Fostering Respect: The One Virtue That Stops 80% of Classroom Conflicts Before They Start
- Glenn Fletcher

- Dec 30, 2025
- 1 min read

You’re exhausted from the constant interrupting, eye-rolling, “whatever,” and talking back. You correct it, it stops for five minutes, then it’s back. You know if respect were stronger, everything else—learning, kindness, cooperation—would fall into place. But lectures about respect feel preachy and fall flat.
Here’s the truth: respect isn’t caught, it’s taught—explicitly and repeatedly.

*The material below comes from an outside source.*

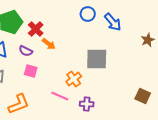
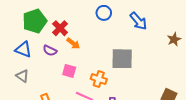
blue circle: (88, 14) -> (104, 13), moved
pink square: (31, 71) -> (69, 71), moved
orange cross: (74, 79) -> (99, 79), turned -35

Three strategies that actually work in classrooms:
1. Respect Radar Tickets
Print small tickets (or use popsicle sticks). Every time you catch a student showing respect (raising hand quietly, using a peer’s correct pronouns, saying “thank you” unprompted), drop a ticket in their personal cup with specific praise. At the end of the week, draw 3–5 tickets for small rewards. Kids start scanning for respect everywhere.
2. Respect Role-Play Scenarios
Use real situations from your classroom (anonymized). Kids act out disrespectful vs. respectful responses. Then vote with thumbs up/down which one felt better to receive. Takes 10 minutes, impact lasts all year.
3. “Name It to Tame It” Protocol
When disrespect happens, calmly say: “That felt disrespectful to me/Sarah/the class. Can you try that again in a respectful way?” 9 out of 10 times they self-correct immediately. No shame, just redirection.
Auto-B-Good’s Respect episode starring EJ and Mr. Morgan is the single best discussion starter we’ve ever seen. The cars learn that respect isn’t just manners—it’s valuing others enough to control your own impulses. Teachers consistently report a measurable drop in interruptions and put-downs within two weeks of showing this 9-minute episode and doing the included respect pledge activity.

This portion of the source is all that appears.